The American Feed Industry Association supports the USDA’s assessment. Current President Joel Newman said, “There are two important items to emphasize—the targeted surveillance system is working, and the food supply is safe.”
Without question, the measures in place to safeguard the nation’s food supply are effective. One good example is the Facility Certification Institute whose charge it is to audit U.S. feed mills to verify that those using restricted use protein products are in compliance with the Food and Drug Administration’s BSE regulations. The Facility Certification Institute is now in its 12th year of successfully fulfilling that responsibility.
Facility Certification Institute Chairman Richard Severson also feels the recent case shouldn’t prompt undue worry. “It was not caused by feed and the animal never got into the food chain,” he stated.

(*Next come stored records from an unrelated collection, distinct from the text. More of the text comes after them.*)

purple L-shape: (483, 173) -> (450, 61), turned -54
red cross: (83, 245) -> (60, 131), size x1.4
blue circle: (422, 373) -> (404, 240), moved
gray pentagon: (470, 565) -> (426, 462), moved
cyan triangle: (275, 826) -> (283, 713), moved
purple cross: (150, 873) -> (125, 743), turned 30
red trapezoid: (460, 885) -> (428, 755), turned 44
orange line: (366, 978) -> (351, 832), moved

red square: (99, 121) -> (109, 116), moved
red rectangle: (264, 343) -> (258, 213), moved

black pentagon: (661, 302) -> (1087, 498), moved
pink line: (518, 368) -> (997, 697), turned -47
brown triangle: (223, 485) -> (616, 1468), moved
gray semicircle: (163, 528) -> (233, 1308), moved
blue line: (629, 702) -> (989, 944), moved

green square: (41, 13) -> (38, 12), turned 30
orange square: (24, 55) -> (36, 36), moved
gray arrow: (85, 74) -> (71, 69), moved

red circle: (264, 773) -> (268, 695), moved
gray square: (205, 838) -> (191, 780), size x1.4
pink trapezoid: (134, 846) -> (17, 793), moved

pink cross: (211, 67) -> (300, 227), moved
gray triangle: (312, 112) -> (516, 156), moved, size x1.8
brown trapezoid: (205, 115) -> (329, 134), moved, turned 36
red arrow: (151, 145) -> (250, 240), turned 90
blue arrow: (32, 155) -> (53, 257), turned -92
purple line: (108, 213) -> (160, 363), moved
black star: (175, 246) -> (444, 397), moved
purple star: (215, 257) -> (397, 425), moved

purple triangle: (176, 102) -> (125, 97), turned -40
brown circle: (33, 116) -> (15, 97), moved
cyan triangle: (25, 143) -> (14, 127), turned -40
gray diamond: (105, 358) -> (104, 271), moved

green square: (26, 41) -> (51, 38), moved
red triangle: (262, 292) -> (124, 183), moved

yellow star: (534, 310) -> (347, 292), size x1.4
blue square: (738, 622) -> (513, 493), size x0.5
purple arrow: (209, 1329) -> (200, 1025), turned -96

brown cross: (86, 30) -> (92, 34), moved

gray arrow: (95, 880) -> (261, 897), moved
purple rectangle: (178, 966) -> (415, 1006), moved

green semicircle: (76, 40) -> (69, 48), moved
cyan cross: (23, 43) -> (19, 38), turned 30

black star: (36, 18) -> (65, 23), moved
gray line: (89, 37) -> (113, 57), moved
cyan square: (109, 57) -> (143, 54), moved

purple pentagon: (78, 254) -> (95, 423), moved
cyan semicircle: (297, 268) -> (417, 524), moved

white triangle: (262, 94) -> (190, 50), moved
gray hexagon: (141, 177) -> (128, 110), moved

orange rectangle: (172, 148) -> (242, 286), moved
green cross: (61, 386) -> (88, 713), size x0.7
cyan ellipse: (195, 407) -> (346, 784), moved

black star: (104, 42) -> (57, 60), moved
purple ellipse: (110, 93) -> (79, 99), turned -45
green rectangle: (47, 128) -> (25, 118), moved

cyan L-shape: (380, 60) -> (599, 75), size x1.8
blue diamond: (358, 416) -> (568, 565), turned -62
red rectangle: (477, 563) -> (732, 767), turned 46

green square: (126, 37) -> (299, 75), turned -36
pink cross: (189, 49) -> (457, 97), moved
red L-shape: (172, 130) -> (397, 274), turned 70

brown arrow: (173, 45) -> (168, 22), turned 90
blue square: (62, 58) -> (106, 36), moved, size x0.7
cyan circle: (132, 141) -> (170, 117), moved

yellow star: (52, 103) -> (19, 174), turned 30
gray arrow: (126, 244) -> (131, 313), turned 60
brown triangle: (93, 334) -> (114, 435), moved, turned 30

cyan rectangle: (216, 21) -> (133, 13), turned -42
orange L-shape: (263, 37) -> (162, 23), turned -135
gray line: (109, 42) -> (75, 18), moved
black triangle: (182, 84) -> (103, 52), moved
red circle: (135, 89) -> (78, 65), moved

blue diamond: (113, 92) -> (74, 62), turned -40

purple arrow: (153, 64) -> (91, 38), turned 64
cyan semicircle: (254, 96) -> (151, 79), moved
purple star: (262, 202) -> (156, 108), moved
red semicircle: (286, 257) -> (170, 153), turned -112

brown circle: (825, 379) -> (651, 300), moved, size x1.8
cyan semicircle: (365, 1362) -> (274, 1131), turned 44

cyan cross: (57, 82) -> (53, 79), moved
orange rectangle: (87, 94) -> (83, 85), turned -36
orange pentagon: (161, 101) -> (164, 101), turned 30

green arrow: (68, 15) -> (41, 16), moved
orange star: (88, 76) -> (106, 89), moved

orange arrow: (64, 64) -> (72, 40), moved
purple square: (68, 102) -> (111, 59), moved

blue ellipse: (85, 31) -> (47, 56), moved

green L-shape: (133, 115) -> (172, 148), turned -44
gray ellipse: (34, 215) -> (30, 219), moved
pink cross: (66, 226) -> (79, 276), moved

However, Severson cautions that the California incident brings to light the fact that the disease is still out there. “Everyone needs to continue with the safeguards we have in place to keep the disease under control and prevent its proliferation in the U.S. The Facility Certification Institute is certainly doing its part.”
USDA Chief Veterinary Officer John Clifford agrees with Severson. “We have in place all the elements of a system that ensures beef and beef products are safe for human consumption: a mammalian feed ban, removal of specified risk materials and vigorous surveillance.”
To quote a famous British poster: “Keep Calm and Carry On.”